Post Number: 17
Posted From: 188.8.131.52
|Posted on Friday, August 26, 2005 - 01:30 am: ||
Well, after being worried about getting the primer sugar mixed good enough when I bottled, I took the advice here, and opened a few bottles early. I opened two twelve ounce bottles (those bottled towards the bottom of the wort), and they were carbonated great. In fact, the beer is also delicious.
Well, went to open one of the 22 ounce bottles tonight, and was dissapointed. Almost no carbonation. Some bubbles, but only that. No rich frothy head.
So I have three questions.
First, do bigger bottles of beer take longer to carbonate.
If not, is it possible that some of the others will still be carnonated, but for some reason not this one?

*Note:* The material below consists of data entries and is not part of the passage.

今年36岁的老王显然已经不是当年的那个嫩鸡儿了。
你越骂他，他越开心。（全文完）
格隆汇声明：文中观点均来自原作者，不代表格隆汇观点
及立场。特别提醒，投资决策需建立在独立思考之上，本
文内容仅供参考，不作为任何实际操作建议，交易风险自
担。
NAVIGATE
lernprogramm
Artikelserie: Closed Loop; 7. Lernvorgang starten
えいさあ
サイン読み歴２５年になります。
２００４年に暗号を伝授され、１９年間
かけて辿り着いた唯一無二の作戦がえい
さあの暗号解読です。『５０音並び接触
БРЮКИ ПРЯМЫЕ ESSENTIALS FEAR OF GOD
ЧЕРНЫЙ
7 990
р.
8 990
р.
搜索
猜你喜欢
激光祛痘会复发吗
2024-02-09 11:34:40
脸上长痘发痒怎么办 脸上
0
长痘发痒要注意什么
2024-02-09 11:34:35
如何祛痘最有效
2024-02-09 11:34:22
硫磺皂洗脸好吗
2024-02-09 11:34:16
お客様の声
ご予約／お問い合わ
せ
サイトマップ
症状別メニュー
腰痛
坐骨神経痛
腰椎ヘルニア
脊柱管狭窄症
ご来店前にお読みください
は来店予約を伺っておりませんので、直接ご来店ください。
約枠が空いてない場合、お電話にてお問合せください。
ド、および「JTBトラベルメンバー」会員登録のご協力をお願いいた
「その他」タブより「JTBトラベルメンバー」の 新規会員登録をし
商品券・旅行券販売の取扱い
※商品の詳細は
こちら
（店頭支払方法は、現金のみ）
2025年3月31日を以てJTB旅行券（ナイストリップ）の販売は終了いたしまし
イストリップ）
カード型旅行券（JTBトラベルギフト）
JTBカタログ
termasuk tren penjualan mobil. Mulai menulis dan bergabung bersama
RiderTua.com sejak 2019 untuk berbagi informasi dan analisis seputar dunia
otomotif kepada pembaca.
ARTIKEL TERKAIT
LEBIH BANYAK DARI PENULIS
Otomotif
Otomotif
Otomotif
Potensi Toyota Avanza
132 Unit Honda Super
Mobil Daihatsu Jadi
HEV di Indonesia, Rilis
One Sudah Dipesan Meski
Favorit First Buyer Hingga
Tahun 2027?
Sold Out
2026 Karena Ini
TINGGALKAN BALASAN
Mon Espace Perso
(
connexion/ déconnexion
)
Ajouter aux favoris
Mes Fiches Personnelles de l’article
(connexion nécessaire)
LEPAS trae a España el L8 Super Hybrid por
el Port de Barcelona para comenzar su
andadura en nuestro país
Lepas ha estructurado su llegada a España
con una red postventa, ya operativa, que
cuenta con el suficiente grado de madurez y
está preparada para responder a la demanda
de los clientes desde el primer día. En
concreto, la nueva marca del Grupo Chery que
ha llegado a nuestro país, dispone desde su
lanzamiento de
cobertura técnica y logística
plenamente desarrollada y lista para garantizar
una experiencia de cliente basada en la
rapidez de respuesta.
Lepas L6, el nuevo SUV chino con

Lastly, any reason not to drink the rest anyway? I mean, it does taste good, and while not carbonated, there were just a few bubbles. :D
Post Number: 234
Posted From: 184.108.40.206
|Posted on Friday, August 26, 2005 - 01:41 am: ||
I think you answered your own question. You stated that the properly carbonated bottles were from the bottom of the bottling bucket. If your priming sugar was not properly mixed, that is where the majority of the sugar would be, hence the difference in carbonation.
On the other hand, maybe you are right about bigger bottles taking longer to carbonate. In that case, your priming sugar may have been properly mixed after all. The only way to find out for sure is to let the big bottles sit another week or two and see what happens. Anyway, if it tastes good as is, you are in good shape as there is no easy way to fix it without risking screwing it all up. Just mix better next time.
Nebraska Brews Since 2002
Post Number: 18
Posted From: 220.127.116.11
|Posted on Friday, August 26, 2005 - 01:51 am: ||
Ya, that's definetely the plan with the next brew. Will mix it better for sure.
Just noticed something else on the 22 ounce bottle.
The beer in the 12 ounce bottles wasn't "clear" either.
When I opened the 22 OZ bottles, I poured about half into a glass, and it was clear. When i poured the rest in, it wasn't. Like it had settled in the bottom of the bottle.
And strangely enough, it seemed more carbonated.
Is that even possible? LOL.
Post Number: 199
Posted From: 18.104.22.168
|Posted on Friday, August 26, 2005 - 01:59 am: ||
A good seal is something to think about.
I no longer boil my bottle caps because I found that the ones I didn't use immediately would not hold a seal.
I found that out with a batch in which 1/2 were flat. The exact number that I had saved of botlle caps that had been boiled for a previous batch then not used.
Whenever I do bottle, I put the sugar solution into the bottling bucket as I am syphoning beer into it. I wait until I have a quart or two of beer in there, than pour it in. I always get even mixing that way.
Post Number: 707
Posted From: 22.214.171.124
|Posted on Friday, August 26, 2005 - 02:00 am: ||
Shamus, fwiw, make sure you add the priming sugar into the bottling bucket and "then" rack the beer....never had a problem with inconsistent carbonation doing this. I also stash the bottles away for a couple of weeks at room temp (low-70's)...used to use a mix of Rogue bomber, and 12 ouncers when bottling a batch....always got that nice 'pffffffft.
(Disclaimer - I currently use 5 gallon "bottles")
Post Number: 130
Posted From: 126.96.36.199
|Posted on Friday, August 26, 2005 - 02:19 am: ||
Patience is likely all that you require. When bottling, keep the bottles at room temperature for a minimum of two weeks. If the carbonation is weak, give them another week or more. Chill them in the fridge for at least a few days before you try one. Give them a little more time and a little more cold.
Post Number: 43
Posted From: 188.8.131.52
|Posted on Friday, August 26, 2005 - 01:40 pm: ||
I have also switched over to 5 gal bottles. However, my experence with bottling was that the pints always carbed quicker than the 12 oz bottles and usually maintained a slightly higher level of carbination than the 12 oz. I always figured this was due to the fact that larger containers require less priming sugar. Otherwise as others have stated... time.
Post Number: 45
Posted From: 184.108.40.206
|Posted on Friday, August 26, 2005 - 03:39 pm: ||
I bottle from corny kegs. Boil sugar in water, pour it in. Add some yeast if the beer is over 2 onths old. Put lid in place, pressurize to 15psi to seal. SHake the hell out of it to insure everything is mixed well. Use 3psi to deliver beer to bottles.
I see no differnce in the carbonation time or level of bottles with this method.
It does not matter if they are nibs, bombers or 12 oz. They all seem to take the same amount of time and end up with the same amount of carbonation.